#### [WORK ITEM]
Look through the entries below. Report each line that has the word "Robin" in it.

(Saved entries)
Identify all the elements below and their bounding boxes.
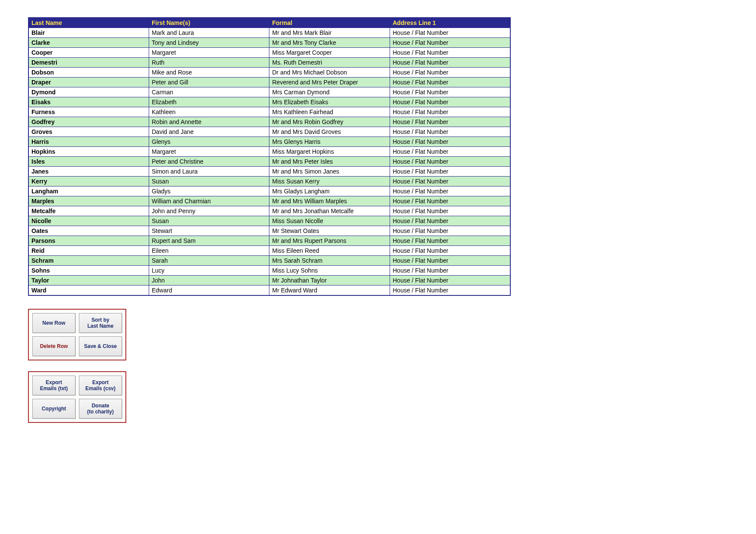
cell-address1[interactable]: House / Flat Number — [390, 58, 510, 68]
cell-first-name[interactable]: Margaret — [149, 48, 269, 58]
cell-formal[interactable]: Mr and Mrs Tony Clarke — [269, 38, 390, 48]
cell-last-name[interactable]: Eisaks — [28, 97, 149, 107]
cell-address1[interactable]: House / Flat Number — [390, 78, 510, 87]
table-row[interactable]: KerrySusanMiss Susan KerryHouse / Flat N… — [28, 177, 510, 186]
cell-last-name[interactable]: Sohns — [28, 266, 149, 276]
cell-formal[interactable]: Mr and Mrs William Marples — [269, 196, 390, 206]
table-row[interactable]: SchramSarahMrs Sarah SchramHouse / Flat … — [28, 256, 510, 266]
cell-last-name[interactable]: Taylor — [28, 276, 149, 286]
cell-formal[interactable]: Mr Johnathan Taylor — [269, 276, 390, 286]
donate-button[interactable]: Donate (to charity) — [79, 399, 122, 419]
cell-last-name[interactable]: Godfrey — [28, 117, 149, 127]
table-row[interactable]: BlairMark and LauraMr and Mrs Mark Blair… — [28, 28, 510, 38]
cell-last-name[interactable]: Harris — [28, 137, 149, 147]
cell-address1[interactable]: House / Flat Number — [390, 177, 510, 186]
cell-address1[interactable]: House / Flat Number — [390, 216, 510, 226]
table-row[interactable]: WardEdwardMr Edward WardHouse / Flat Num… — [28, 286, 510, 296]
export-txt-button[interactable]: Export Emails (txt) — [32, 376, 75, 395]
cell-formal[interactable]: Mr and Mrs Mark Blair — [269, 28, 390, 38]
cell-address1[interactable]: House / Flat Number — [390, 97, 510, 107]
export-csv-button[interactable]: Export Emails (csv) — [79, 376, 122, 395]
cell-last-name[interactable]: Cooper — [28, 48, 149, 58]
cell-address1[interactable]: House / Flat Number — [390, 226, 510, 236]
cell-address1[interactable]: House / Flat Number — [390, 196, 510, 206]
cell-last-name[interactable]: Langham — [28, 186, 149, 196]
cell-address1[interactable]: House / Flat Number — [390, 266, 510, 276]
cell-formal[interactable]: Mrs Sarah Schram — [269, 256, 390, 266]
table-row[interactable]: SohnsLucyMiss Lucy SohnsHouse / Flat Num… — [28, 266, 510, 276]
cell-first-name[interactable]: Margaret — [149, 147, 269, 157]
cell-formal[interactable]: Mr Edward Ward — [269, 286, 390, 296]
table-row[interactable]: IslesPeter and ChristineMr and Mrs Peter… — [28, 157, 510, 167]
table-row[interactable]: JanesSimon and LauraMr and Mrs Simon Jan… — [28, 167, 510, 177]
cell-first-name[interactable]: Glenys — [149, 137, 269, 147]
cell-last-name[interactable]: Nicolle — [28, 216, 149, 226]
cell-first-name[interactable]: Simon and Laura — [149, 167, 269, 177]
cell-first-name[interactable]: John and Penny — [149, 206, 269, 216]
cell-formal[interactable]: Miss Eileen Reed — [269, 246, 390, 256]
cell-formal[interactable]: Mrs Carman Dymond — [269, 87, 390, 97]
cell-formal[interactable]: Mr and Mrs David Groves — [269, 127, 390, 137]
table-row[interactable]: CooperMargaretMiss Margaret CooperHouse … — [28, 48, 510, 58]
cell-last-name[interactable]: Isles — [28, 157, 149, 167]
table-row[interactable]: EisaksElizabethMrs Elizabeth EisaksHouse… — [28, 97, 510, 107]
cell-formal[interactable]: Miss Susan Kerry — [269, 177, 390, 186]
cell-address1[interactable]: House / Flat Number — [390, 107, 510, 117]
table-row[interactable]: NicolleSusanMiss Susan NicolleHouse / Fl… — [28, 216, 510, 226]
table-row[interactable]: OatesStewartMr Stewart OatesHouse / Flat… — [28, 226, 510, 236]
cell-first-name[interactable]: Susan — [149, 216, 269, 226]
table-row[interactable]: FurnessKathleenMrs Kathleen FairheadHous… — [28, 107, 510, 117]
cell-formal[interactable]: Mr and Mrs Robin Godfrey — [269, 117, 390, 127]
cell-last-name[interactable]: Reid — [28, 246, 149, 256]
cell-last-name[interactable]: Demestri — [28, 58, 149, 68]
cell-address1[interactable]: House / Flat Number — [390, 38, 510, 48]
cell-address1[interactable]: House / Flat Number — [390, 147, 510, 157]
cell-first-name[interactable]: Tony and Lindsey — [149, 38, 269, 48]
cell-formal[interactable]: Dr and Mrs Michael Dobson — [269, 68, 390, 78]
cell-first-name[interactable]: Lucy — [149, 266, 269, 276]
table-row[interactable]: GodfreyRobin and AnnetteMr and Mrs Robin… — [28, 117, 510, 127]
cell-formal[interactable]: Mr and Mrs Rupert Parsons — [269, 236, 390, 246]
cell-formal[interactable]: Mr and Mrs Peter Isles — [269, 157, 390, 167]
cell-formal[interactable]: Reverend and Mrs Peter Draper — [269, 78, 390, 87]
col-first-name[interactable]: First Name(s) — [149, 18, 269, 28]
cell-address1[interactable]: House / Flat Number — [390, 48, 510, 58]
cell-first-name[interactable]: Gladys — [149, 186, 269, 196]
cell-last-name[interactable]: Janes — [28, 167, 149, 177]
cell-formal[interactable]: Mrs Kathleen Fairhead — [269, 107, 390, 117]
cell-formal[interactable]: Mrs Elizabeth Eisaks — [269, 97, 390, 107]
cell-last-name[interactable]: Metcalfe — [28, 206, 149, 216]
cell-formal[interactable]: Mr and Mrs Simon Janes — [269, 167, 390, 177]
cell-first-name[interactable]: Elizabeth — [149, 97, 269, 107]
cell-address1[interactable]: House / Flat Number — [390, 87, 510, 97]
cell-first-name[interactable]: Kathleen — [149, 107, 269, 117]
cell-address1[interactable]: House / Flat Number — [390, 246, 510, 256]
cell-last-name[interactable]: Parsons — [28, 236, 149, 246]
cell-address1[interactable]: House / Flat Number — [390, 157, 510, 167]
table-row[interactable]: HopkinsMargaretMiss Margaret HopkinsHous… — [28, 147, 510, 157]
table-row[interactable]: ClarkeTony and LindseyMr and Mrs Tony Cl… — [28, 38, 510, 48]
cell-address1[interactable]: House / Flat Number — [390, 276, 510, 286]
cell-address1[interactable]: House / Flat Number — [390, 256, 510, 266]
cell-first-name[interactable]: Stewart — [149, 226, 269, 236]
table-row[interactable]: ParsonsRupert and SamMr and Mrs Rupert P… — [28, 236, 510, 246]
cell-last-name[interactable]: Groves — [28, 127, 149, 137]
cell-first-name[interactable]: David and Jane — [149, 127, 269, 137]
cell-last-name[interactable]: Clarke — [28, 38, 149, 48]
cell-last-name[interactable]: Blair — [28, 28, 149, 38]
cell-first-name[interactable]: Mike and Rose — [149, 68, 269, 78]
cell-first-name[interactable]: Carman — [149, 87, 269, 97]
table-row[interactable]: ReidEileenMiss Eileen ReedHouse / Flat N… — [28, 246, 510, 256]
cell-first-name[interactable]: Eileen — [149, 246, 269, 256]
cell-last-name[interactable]: Marples — [28, 196, 149, 206]
cell-formal[interactable]: Ms. Ruth Demestri — [269, 58, 390, 68]
cell-first-name[interactable]: Robin and Annette — [149, 117, 269, 127]
col-address1[interactable]: Address Line 1 — [390, 18, 510, 28]
cell-last-name[interactable]: Hopkins — [28, 147, 149, 157]
new-row-button[interactable]: New Row — [32, 313, 75, 333]
table-row[interactable]: DobsonMike and RoseDr and Mrs Michael Do… — [28, 68, 510, 78]
sort-lastname-button[interactable]: Sort by Last Name — [79, 313, 122, 333]
table-row[interactable]: MarplesWilliam and CharmianMr and Mrs Wi… — [28, 196, 510, 206]
table-row[interactable]: DemestriRuthMs. Ruth DemestriHouse / Fla… — [28, 58, 510, 68]
cell-last-name[interactable]: Kerry — [28, 177, 149, 186]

#### [REPLY]
cell-formal[interactable]: Mr and Mrs Robin Godfrey — [269, 117, 390, 127]
table-row[interactable]: GodfreyRobin and AnnetteMr and Mrs Robin… — [28, 117, 510, 127]
cell-first-name[interactable]: Robin and Annette — [149, 117, 269, 127]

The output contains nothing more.